WORK REQUIRED
Reproduce, without any change, the span of lines from the opening of the records below to the line containing "ਮੁਕਤ ਵੋਟਰ ਸੂਚੀਆਂ", inclusive.

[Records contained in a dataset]

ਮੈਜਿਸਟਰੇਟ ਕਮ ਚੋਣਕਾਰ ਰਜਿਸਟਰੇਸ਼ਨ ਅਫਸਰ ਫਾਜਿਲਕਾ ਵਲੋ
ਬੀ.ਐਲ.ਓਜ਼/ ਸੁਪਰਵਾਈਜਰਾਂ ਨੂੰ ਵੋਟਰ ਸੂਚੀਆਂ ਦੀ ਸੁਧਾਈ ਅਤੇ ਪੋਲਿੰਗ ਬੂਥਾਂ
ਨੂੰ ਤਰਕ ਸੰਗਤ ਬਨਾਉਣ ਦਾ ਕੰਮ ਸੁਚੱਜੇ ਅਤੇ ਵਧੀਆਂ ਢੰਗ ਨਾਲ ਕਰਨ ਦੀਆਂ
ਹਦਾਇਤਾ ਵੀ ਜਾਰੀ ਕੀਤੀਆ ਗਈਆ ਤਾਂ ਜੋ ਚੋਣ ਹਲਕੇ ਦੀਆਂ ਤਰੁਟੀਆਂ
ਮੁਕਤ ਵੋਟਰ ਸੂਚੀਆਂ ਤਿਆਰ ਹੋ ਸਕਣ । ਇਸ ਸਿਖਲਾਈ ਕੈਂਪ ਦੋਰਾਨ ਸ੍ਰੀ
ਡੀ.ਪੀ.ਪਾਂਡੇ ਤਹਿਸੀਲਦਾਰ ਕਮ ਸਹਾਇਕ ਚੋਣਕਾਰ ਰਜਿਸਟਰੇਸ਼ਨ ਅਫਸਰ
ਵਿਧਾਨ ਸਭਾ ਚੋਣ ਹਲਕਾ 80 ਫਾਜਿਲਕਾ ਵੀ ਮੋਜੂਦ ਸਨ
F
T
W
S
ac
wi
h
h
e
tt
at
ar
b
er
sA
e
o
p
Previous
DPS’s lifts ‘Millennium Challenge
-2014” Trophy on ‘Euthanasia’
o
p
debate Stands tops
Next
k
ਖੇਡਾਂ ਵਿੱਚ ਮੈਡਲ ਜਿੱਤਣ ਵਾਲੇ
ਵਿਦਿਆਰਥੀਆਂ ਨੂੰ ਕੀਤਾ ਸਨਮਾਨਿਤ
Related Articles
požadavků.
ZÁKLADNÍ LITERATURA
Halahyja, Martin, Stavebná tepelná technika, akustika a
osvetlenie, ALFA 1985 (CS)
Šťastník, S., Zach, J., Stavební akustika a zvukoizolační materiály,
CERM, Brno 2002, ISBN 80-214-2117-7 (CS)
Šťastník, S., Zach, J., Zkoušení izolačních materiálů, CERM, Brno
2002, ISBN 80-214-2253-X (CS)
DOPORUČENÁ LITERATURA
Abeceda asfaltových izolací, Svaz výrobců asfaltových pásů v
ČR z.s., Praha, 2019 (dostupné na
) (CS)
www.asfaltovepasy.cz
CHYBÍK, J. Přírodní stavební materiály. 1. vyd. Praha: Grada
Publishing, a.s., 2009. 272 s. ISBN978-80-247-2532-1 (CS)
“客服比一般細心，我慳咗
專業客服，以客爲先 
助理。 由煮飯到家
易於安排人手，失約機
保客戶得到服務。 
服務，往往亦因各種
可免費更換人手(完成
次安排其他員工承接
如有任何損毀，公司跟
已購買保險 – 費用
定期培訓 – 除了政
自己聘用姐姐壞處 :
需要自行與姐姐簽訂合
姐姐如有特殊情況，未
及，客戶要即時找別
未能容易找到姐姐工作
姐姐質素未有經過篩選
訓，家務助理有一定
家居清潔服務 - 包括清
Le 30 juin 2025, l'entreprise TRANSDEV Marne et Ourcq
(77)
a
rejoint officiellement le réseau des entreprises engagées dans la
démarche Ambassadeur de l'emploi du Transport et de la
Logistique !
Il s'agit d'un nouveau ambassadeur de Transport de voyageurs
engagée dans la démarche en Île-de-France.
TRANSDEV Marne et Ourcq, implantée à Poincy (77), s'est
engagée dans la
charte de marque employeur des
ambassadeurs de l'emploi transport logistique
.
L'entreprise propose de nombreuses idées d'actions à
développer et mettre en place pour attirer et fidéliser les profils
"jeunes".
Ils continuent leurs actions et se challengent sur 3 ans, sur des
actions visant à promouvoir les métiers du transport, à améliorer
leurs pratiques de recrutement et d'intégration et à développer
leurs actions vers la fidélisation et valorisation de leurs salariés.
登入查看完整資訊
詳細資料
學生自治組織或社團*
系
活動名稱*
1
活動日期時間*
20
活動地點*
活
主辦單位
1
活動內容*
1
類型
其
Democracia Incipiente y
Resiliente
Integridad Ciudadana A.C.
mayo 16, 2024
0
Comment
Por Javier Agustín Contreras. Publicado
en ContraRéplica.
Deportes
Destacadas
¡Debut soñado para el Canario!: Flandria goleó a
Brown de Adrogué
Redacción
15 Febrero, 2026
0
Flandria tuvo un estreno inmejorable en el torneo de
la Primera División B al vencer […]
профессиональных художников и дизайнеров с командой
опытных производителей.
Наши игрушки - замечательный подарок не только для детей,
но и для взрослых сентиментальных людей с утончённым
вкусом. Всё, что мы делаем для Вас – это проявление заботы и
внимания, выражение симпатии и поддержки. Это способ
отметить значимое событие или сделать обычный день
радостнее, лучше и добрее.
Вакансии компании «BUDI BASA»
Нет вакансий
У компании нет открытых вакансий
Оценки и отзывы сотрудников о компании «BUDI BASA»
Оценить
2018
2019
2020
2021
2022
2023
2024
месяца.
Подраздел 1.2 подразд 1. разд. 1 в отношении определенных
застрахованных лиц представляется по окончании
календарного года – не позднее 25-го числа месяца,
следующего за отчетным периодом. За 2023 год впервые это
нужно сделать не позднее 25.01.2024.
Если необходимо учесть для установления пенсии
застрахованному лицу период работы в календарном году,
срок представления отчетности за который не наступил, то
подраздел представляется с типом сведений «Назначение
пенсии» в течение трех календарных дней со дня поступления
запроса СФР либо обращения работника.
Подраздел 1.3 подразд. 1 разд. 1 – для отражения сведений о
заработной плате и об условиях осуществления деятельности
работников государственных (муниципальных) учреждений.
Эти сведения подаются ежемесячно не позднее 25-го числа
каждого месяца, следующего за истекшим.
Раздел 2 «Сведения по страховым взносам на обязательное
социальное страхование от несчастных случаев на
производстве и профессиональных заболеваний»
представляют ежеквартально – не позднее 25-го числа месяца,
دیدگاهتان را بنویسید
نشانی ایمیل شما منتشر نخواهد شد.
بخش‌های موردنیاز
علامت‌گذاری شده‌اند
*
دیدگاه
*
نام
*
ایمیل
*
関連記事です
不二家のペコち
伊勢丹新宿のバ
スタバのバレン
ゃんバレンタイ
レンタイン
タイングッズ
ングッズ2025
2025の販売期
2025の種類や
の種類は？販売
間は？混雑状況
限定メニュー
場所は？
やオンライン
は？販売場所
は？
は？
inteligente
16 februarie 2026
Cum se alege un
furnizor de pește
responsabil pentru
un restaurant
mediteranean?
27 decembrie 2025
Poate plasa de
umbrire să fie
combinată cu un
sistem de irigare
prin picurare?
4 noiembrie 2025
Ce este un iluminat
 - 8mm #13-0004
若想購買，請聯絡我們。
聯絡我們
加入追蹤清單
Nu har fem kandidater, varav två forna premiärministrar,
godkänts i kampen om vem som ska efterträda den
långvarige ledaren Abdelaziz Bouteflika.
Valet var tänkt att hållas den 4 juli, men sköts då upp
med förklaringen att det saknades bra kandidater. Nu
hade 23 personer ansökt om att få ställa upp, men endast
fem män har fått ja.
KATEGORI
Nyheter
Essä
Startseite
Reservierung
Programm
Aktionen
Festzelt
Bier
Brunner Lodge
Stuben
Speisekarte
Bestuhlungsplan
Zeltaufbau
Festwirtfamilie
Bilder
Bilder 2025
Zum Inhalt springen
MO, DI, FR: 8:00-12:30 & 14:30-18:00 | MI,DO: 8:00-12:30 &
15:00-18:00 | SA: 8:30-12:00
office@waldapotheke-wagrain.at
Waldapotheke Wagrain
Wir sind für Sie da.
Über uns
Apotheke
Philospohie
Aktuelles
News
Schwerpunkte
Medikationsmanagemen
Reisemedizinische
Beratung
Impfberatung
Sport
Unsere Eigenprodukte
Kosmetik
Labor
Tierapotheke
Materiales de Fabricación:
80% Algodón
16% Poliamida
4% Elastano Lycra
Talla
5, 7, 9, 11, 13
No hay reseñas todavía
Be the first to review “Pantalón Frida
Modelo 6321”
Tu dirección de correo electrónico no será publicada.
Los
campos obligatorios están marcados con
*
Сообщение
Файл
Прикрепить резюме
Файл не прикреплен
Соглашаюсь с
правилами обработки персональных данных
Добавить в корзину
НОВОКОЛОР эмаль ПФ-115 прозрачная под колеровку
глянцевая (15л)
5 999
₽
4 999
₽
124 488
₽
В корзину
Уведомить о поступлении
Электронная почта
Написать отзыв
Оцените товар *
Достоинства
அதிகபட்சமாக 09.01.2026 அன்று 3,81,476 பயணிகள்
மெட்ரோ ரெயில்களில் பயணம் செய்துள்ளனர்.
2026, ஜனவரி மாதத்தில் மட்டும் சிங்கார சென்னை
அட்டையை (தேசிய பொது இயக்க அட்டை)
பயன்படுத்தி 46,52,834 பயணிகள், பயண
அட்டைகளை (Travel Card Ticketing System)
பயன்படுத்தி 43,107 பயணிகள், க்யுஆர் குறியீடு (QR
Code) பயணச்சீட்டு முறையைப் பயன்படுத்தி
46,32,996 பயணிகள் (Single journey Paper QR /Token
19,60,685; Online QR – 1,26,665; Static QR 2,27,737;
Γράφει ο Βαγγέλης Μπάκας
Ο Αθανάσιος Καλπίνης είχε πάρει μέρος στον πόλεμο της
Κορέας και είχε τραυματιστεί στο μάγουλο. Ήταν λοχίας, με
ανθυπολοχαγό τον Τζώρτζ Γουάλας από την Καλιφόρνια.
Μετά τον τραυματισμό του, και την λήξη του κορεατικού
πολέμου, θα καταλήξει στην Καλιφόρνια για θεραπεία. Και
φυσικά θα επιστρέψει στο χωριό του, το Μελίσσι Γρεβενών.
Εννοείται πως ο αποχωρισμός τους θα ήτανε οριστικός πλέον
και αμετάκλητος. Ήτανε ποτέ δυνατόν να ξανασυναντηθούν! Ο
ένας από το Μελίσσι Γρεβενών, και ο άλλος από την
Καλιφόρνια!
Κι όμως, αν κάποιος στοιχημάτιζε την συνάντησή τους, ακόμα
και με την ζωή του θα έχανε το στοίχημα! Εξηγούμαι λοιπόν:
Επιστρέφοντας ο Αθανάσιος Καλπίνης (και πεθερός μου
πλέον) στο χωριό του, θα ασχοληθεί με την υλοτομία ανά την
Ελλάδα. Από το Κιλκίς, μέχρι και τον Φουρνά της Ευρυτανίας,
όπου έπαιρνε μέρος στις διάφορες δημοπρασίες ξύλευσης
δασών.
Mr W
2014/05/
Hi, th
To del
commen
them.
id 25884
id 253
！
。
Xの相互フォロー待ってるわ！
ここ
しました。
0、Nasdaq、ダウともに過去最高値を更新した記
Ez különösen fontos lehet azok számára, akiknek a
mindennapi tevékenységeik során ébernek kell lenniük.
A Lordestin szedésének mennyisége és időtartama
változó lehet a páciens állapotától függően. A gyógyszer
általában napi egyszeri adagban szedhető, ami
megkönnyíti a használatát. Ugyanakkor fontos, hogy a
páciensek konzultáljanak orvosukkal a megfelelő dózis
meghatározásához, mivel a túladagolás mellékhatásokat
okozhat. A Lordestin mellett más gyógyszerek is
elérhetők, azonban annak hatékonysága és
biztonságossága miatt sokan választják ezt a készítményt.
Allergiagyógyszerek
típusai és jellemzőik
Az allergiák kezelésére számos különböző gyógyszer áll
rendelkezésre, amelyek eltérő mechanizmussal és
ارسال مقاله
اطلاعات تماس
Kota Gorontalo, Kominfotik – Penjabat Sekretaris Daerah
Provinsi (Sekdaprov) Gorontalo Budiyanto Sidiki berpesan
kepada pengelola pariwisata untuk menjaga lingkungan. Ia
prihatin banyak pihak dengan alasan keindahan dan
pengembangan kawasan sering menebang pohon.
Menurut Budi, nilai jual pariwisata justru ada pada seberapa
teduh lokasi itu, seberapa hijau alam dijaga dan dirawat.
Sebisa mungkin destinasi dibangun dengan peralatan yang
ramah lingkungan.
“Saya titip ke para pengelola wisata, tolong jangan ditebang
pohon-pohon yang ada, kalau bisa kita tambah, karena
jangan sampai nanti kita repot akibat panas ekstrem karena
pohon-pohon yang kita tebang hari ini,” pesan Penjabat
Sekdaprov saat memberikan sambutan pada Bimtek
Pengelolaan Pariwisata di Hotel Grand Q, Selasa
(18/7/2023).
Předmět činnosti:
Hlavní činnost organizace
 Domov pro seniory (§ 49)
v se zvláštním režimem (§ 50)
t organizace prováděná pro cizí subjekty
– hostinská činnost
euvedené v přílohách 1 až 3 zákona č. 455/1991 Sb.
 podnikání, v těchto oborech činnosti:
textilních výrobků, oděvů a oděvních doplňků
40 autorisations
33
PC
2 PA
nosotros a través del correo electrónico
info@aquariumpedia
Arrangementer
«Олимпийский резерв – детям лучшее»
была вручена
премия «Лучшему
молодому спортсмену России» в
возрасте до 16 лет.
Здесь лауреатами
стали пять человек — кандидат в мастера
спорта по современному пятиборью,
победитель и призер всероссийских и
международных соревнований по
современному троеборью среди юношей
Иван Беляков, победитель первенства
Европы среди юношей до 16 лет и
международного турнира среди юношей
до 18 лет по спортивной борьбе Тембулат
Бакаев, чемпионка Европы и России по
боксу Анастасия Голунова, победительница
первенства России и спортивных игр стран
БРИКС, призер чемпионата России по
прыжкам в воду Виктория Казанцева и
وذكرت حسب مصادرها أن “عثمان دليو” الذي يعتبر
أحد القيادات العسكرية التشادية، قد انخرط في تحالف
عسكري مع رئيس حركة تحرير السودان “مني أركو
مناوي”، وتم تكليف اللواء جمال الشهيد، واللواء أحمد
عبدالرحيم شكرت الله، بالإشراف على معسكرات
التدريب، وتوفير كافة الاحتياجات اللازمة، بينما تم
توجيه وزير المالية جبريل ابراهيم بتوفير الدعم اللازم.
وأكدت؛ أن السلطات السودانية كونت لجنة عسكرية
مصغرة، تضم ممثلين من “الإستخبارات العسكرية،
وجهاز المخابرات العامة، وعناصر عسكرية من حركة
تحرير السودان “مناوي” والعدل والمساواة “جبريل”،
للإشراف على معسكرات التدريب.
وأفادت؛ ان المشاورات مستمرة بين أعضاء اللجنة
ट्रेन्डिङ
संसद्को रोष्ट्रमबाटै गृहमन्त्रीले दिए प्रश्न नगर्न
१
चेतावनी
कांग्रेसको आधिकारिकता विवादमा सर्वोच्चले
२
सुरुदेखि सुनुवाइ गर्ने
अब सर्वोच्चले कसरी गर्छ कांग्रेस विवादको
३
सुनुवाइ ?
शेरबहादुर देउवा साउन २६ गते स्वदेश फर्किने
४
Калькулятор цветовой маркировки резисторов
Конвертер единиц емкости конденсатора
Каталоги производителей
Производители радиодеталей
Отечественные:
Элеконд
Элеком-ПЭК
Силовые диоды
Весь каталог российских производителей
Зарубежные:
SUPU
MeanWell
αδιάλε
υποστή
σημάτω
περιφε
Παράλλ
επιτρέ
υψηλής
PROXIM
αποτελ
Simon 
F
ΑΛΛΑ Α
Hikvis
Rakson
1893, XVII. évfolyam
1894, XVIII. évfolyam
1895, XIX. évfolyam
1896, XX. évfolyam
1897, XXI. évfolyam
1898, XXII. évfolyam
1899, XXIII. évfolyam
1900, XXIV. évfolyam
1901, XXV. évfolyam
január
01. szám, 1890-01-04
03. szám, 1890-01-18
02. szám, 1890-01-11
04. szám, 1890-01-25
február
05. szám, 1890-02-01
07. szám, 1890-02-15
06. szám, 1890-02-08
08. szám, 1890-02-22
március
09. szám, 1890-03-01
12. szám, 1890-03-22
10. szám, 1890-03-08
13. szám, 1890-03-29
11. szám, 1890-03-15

ANSWER
ਮੈਜਿਸਟਰੇਟ ਕਮ ਚੋਣਕਾਰ ਰਜਿਸਟਰੇਸ਼ਨ ਅਫਸਰ ਫਾਜਿਲਕਾ ਵਲੋ
ਬੀ.ਐਲ.ਓਜ਼/ ਸੁਪਰਵਾਈਜਰਾਂ ਨੂੰ ਵੋਟਰ ਸੂਚੀਆਂ ਦੀ ਸੁਧਾਈ ਅਤੇ ਪੋਲਿੰਗ ਬੂਥਾਂ
ਨੂੰ ਤਰਕ ਸੰਗਤ ਬਨਾਉਣ ਦਾ ਕੰਮ ਸੁਚੱਜੇ ਅਤੇ ਵਧੀਆਂ ਢੰਗ ਨਾਲ ਕਰਨ ਦੀਆਂ
ਹਦਾਇਤਾ ਵੀ ਜਾਰੀ ਕੀਤੀਆ ਗਈਆ ਤਾਂ ਜੋ ਚੋਣ ਹਲਕੇ ਦੀਆਂ ਤਰੁਟੀਆਂ
ਮੁਕਤ ਵੋਟਰ ਸੂਚੀਆਂ ਤਿਆਰ ਹੋ ਸਕਣ । ਇਸ ਸਿਖਲਾਈ ਕੈਂਪ ਦੋਰਾਨ ਸ੍ਰੀ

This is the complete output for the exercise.